One does not have to be a city hall insider to grow weary of 2013 mayoral election cycle.
"I want the election over and I want a new Pier fast," says Lucinda Johnston, who moved to St. Petersburg earlier this year with her husband.
The city's downtown waterfront was the primary attractor, and the fate of the St. Pete Pier has been dangling since a referendum in August.
"Understandably people don't want to move forward with an initiative that could possibly change, even if Bill Foster is re-elected," Johnston observed. "There does seem to be an air of anticipation that something's going to be different."
Voters are heading to the polls today. Foster has said he supports replacing the Pier, saying from a public safety standpoint it needs to come down. On the Rays, he's worked in the past to make sure they stay in St. Petersburg.
For Kriseman, he opposed the Lens design, saying whatever happens there impacts the waterfront and city immensely, so the city needs to get it right. For the Rays, he said he too will fight to keep them in St. Pete.
If re-elected, Foster might change the course he set for some projects. If challenger Rick Kriseman wins, he will not take office until early 2014, and may change some key city managers.
At least two members of the eight-person city council will also change.
"Staff has, in all candor, tried to push things back to wait until the silly season is over," city council chairman Karl Nurse told FOX 13 News. "I would say anything that in the last 60 to 75 days could be postponed has been postponed, just because everything became so electric."

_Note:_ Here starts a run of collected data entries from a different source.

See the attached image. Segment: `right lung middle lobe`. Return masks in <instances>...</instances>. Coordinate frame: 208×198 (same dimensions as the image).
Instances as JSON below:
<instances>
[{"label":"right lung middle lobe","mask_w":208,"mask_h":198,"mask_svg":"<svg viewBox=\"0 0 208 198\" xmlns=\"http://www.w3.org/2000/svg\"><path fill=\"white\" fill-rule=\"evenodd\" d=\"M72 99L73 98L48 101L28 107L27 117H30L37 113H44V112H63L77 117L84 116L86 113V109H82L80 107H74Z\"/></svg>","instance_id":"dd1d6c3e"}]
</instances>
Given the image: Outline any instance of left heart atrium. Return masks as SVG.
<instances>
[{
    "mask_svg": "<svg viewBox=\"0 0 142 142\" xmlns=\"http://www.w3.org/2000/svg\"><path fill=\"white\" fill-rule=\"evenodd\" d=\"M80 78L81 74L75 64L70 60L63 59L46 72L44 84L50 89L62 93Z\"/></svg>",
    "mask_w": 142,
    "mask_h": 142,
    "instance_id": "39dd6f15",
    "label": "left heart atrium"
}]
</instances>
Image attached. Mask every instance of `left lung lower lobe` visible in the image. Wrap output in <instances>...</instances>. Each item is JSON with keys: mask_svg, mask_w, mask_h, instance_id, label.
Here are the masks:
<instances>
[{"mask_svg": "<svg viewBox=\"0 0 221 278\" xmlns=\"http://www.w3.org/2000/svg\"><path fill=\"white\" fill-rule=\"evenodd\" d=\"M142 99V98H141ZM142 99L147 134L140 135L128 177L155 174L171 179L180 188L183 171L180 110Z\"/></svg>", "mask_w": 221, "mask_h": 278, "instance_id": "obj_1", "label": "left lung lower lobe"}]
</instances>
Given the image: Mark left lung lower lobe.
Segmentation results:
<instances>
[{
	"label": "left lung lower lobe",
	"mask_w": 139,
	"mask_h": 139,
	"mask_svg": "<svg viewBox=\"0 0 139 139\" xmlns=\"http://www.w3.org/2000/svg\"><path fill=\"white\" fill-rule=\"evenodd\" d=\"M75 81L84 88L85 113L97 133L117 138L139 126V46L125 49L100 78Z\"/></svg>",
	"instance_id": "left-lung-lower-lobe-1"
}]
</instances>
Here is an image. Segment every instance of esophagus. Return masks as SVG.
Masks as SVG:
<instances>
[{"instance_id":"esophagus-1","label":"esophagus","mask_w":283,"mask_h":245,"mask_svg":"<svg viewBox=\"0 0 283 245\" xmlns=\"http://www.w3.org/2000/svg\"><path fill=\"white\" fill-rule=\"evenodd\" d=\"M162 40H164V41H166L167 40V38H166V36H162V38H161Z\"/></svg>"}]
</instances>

The Pier is undoubtedly the highest-profile project on hold. Voters soundly rejected a proposed replacement for the existing inverted pyramid, and the city council soundly rejected Foster's plan for coming up with another replacement Pier.

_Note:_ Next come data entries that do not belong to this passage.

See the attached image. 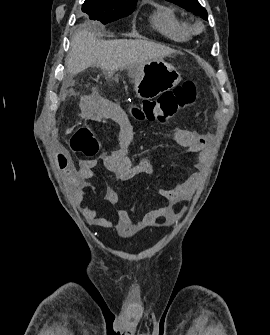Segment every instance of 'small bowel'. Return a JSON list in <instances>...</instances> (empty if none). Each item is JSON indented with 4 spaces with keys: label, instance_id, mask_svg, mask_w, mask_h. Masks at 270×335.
I'll use <instances>...</instances> for the list:
<instances>
[{
    "label": "small bowel",
    "instance_id": "1",
    "mask_svg": "<svg viewBox=\"0 0 270 335\" xmlns=\"http://www.w3.org/2000/svg\"><path fill=\"white\" fill-rule=\"evenodd\" d=\"M96 118H107L115 121L119 127L120 147L111 153H103L101 159L106 168L112 172L119 181H128L137 175H149L153 171L150 161L141 159L136 163L128 157V148L134 138V131L126 113L116 104H111L100 110L95 115ZM176 139L190 154H199L196 167L201 169L208 155V145L210 138L205 135L193 133L184 129H176ZM48 151H59V144H48ZM52 161H57L59 173H73L71 178L76 187L75 201L80 203L84 197V190L88 187V180L93 177V169L96 160L84 159L77 162L72 158V154H52ZM201 179L200 172L191 174L187 179L171 188H160L159 194L166 200L162 207L148 211L141 220L143 227L154 225L158 220H168L173 215L174 207L184 201L194 190ZM106 200L116 208L117 222L115 228L120 234L127 233L131 229V217L126 209L118 207L120 196L112 187L105 190ZM83 217L92 225L108 229L114 226L113 221L105 216L99 215L97 209L84 207L81 209Z\"/></svg>",
    "mask_w": 270,
    "mask_h": 335
}]
</instances>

Other major decisions include selecting a new police chief to replace Chief Chuck Harmon, who retires in early January; deciding how to replace a decrepit police headquarters; and negotiating stadium issues with the Tampa Bay Rays.
Other initiatives are less visible to the public, but critical to the city. For example, the Chamber of Commerce proposes a more pro-active approach to economic development.

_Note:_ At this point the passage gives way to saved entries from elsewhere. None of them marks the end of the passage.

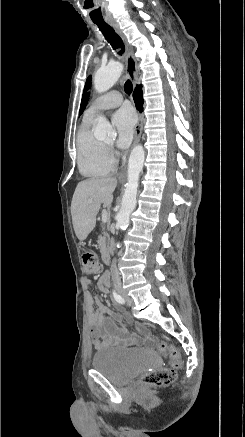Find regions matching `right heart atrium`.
Returning <instances> with one entry per match:
<instances>
[{
	"instance_id": "obj_1",
	"label": "right heart atrium",
	"mask_w": 245,
	"mask_h": 437,
	"mask_svg": "<svg viewBox=\"0 0 245 437\" xmlns=\"http://www.w3.org/2000/svg\"><path fill=\"white\" fill-rule=\"evenodd\" d=\"M108 155H109L110 159L115 162V155H114V152L112 150H108Z\"/></svg>"
}]
</instances>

"They're prepared to raise private money, match us dollar-for-dollar, for us to begin to hiring a small sales force, for us to begin selling St. Pete," Nurse explained.
However, he deliberately scheduled a city council workshop on that subject for the Thursday following election day.
"I candidly didn't think we could have a calm, adult conversation a week or two before the election," he said.
The City of Lakeland is also voting on a new mayor today. In Clearwater, people will vote "yes" or "no" on a new state-of-the-art Clearwater Marine Aquarium and City Hall building.